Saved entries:
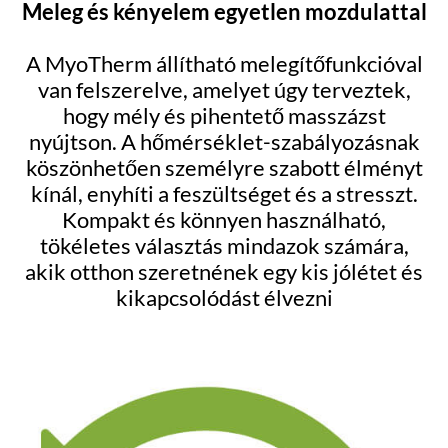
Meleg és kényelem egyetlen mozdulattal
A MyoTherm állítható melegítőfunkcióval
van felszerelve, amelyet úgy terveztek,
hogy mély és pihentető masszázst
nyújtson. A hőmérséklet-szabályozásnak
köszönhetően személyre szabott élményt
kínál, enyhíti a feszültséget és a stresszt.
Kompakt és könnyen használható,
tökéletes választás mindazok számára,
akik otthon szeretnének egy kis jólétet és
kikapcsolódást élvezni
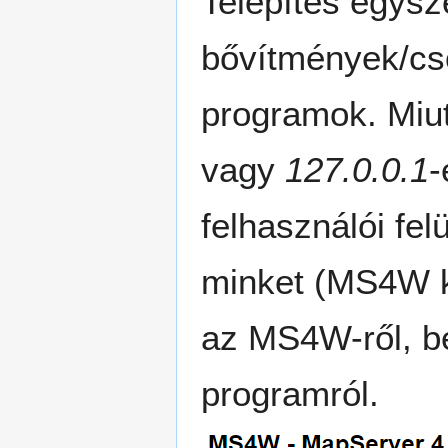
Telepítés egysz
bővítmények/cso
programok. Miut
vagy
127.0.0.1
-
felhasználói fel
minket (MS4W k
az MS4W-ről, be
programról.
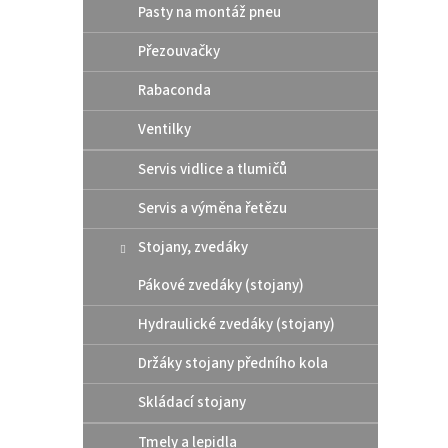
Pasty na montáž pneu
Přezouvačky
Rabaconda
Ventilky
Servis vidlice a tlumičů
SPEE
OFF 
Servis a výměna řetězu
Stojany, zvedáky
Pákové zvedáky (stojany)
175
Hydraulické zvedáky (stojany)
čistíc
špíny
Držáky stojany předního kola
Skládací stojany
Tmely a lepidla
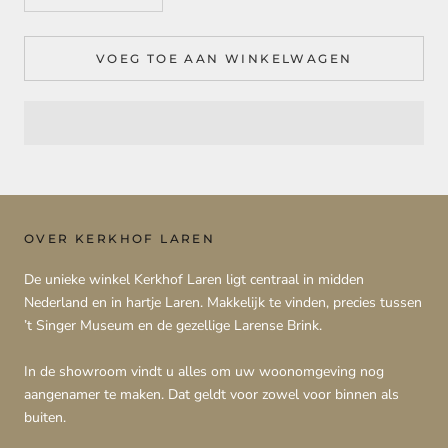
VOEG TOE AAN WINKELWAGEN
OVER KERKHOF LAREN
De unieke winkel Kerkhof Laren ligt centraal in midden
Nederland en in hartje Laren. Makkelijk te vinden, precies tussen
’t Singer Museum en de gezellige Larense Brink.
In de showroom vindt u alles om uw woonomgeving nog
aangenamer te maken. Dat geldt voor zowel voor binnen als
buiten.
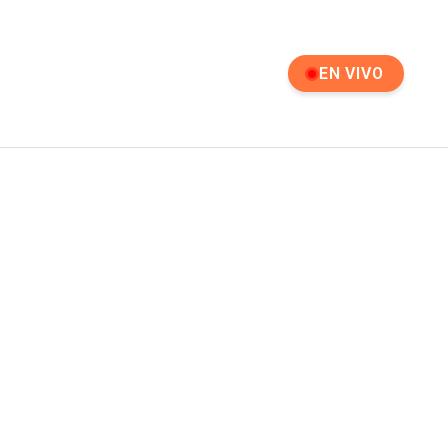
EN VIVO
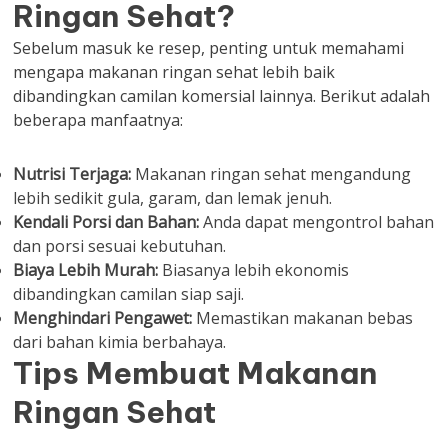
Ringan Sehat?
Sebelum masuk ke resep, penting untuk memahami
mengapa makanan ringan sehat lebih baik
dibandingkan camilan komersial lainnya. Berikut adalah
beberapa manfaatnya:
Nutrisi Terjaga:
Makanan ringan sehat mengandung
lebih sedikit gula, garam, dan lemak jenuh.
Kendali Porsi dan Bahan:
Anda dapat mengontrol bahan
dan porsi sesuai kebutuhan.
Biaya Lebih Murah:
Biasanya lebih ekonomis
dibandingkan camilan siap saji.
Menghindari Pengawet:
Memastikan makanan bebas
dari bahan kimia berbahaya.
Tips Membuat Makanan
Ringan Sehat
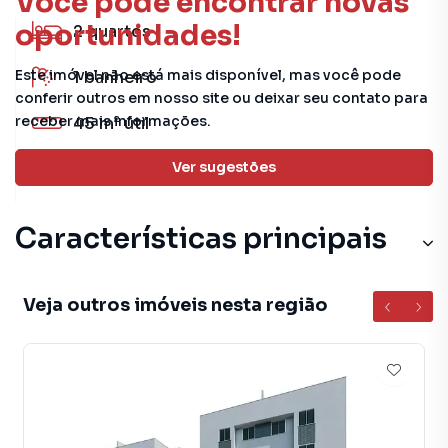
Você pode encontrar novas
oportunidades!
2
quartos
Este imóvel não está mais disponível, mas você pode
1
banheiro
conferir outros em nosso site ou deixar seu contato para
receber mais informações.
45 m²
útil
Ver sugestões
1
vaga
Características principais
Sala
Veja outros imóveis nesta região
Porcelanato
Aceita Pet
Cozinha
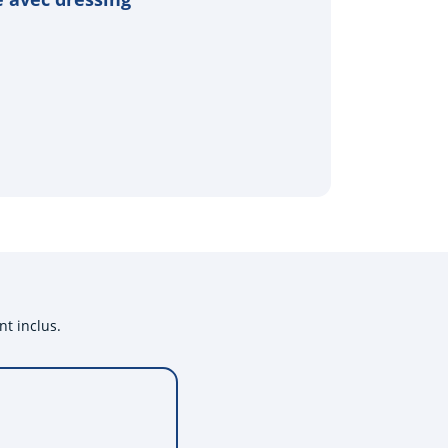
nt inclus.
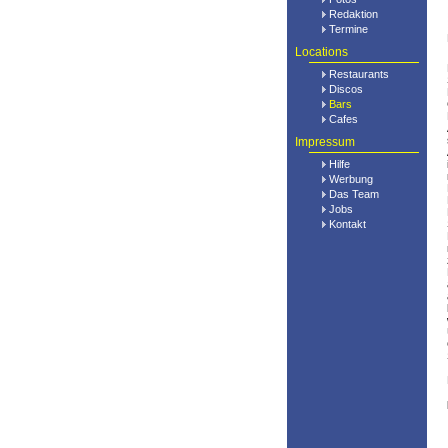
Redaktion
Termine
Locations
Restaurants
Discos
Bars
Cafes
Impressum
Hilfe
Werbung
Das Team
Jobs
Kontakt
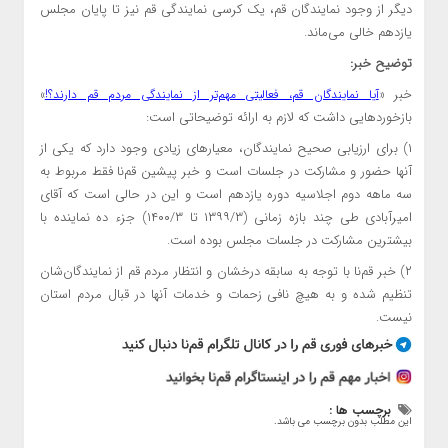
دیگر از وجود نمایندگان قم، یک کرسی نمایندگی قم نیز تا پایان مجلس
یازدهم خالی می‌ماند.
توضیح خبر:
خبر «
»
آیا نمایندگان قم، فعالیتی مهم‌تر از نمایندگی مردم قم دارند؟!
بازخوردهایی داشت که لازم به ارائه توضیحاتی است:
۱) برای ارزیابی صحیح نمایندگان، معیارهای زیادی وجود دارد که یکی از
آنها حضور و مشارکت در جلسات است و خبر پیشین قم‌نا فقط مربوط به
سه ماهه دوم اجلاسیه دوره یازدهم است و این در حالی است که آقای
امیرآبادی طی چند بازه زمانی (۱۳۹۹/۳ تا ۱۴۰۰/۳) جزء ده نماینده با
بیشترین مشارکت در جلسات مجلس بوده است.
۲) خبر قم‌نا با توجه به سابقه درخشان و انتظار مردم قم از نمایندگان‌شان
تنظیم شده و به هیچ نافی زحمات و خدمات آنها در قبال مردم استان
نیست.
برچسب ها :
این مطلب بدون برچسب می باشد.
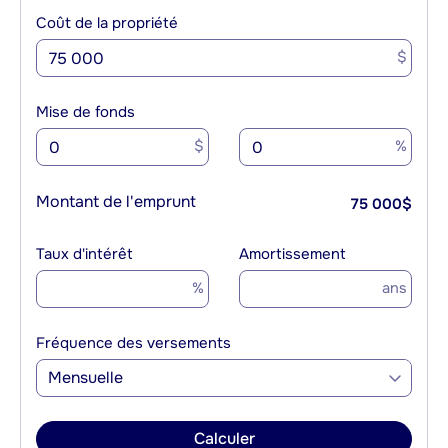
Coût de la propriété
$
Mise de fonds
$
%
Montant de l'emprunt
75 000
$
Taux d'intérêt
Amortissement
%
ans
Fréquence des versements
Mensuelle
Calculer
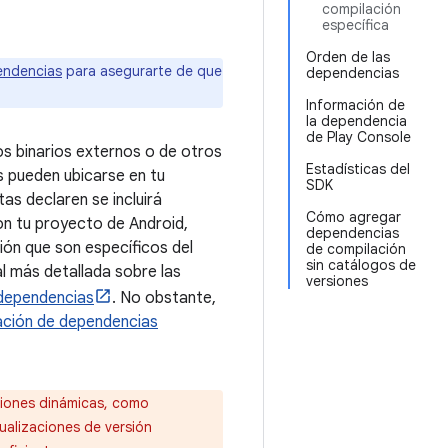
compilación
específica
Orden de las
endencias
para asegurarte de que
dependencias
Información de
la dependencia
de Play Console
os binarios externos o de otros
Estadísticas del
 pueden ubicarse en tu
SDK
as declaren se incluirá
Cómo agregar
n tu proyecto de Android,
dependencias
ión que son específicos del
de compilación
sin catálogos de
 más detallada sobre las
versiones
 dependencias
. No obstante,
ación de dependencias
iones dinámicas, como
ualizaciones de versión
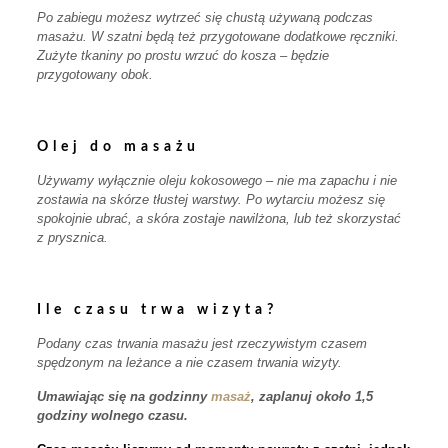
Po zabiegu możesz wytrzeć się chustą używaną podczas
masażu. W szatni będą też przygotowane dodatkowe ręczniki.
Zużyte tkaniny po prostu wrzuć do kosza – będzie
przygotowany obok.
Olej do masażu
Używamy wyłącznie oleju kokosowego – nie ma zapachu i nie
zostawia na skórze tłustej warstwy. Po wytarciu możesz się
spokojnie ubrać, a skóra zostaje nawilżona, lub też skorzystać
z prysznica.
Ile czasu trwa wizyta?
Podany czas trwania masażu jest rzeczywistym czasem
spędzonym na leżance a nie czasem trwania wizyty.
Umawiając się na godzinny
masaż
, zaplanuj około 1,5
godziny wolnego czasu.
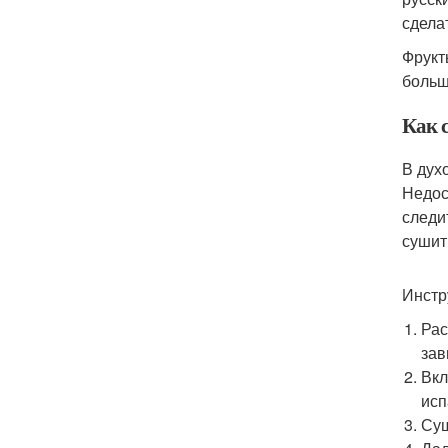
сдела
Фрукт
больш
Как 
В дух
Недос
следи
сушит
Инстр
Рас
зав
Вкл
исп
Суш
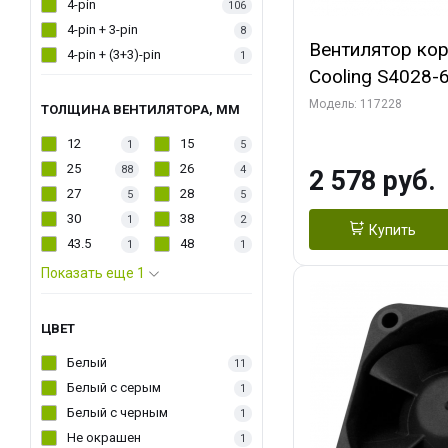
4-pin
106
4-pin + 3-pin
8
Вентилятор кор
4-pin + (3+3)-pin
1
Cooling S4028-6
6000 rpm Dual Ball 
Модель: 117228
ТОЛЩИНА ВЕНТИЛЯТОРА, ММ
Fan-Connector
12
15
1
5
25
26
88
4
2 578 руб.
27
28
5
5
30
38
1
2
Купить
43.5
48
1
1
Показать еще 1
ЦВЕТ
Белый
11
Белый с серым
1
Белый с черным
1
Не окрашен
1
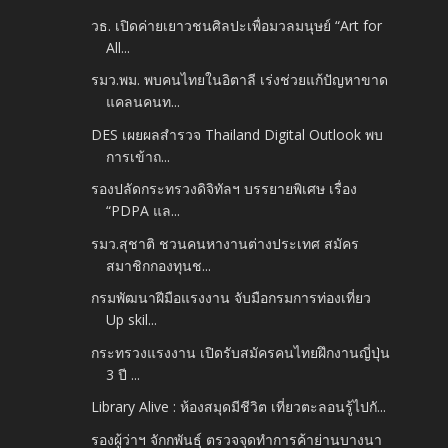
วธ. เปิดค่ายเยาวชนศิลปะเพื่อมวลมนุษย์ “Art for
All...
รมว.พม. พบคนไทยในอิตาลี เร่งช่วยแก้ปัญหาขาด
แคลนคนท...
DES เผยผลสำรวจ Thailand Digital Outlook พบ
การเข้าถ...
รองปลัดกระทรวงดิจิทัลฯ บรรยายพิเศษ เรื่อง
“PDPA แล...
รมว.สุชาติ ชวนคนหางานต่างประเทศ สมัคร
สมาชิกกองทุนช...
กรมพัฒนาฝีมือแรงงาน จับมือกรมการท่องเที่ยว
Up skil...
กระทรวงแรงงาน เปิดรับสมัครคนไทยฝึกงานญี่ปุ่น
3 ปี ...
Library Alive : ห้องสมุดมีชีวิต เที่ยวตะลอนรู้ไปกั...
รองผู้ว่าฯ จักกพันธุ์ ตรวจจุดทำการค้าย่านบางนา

WHAT NEEDS TO BE DONE:
Filter the data above by the word "mais" and copy every line that matches.

WRITTEN SOLUTION:
Este imóvel não está mais disponível, mas você pode
receber mais informações.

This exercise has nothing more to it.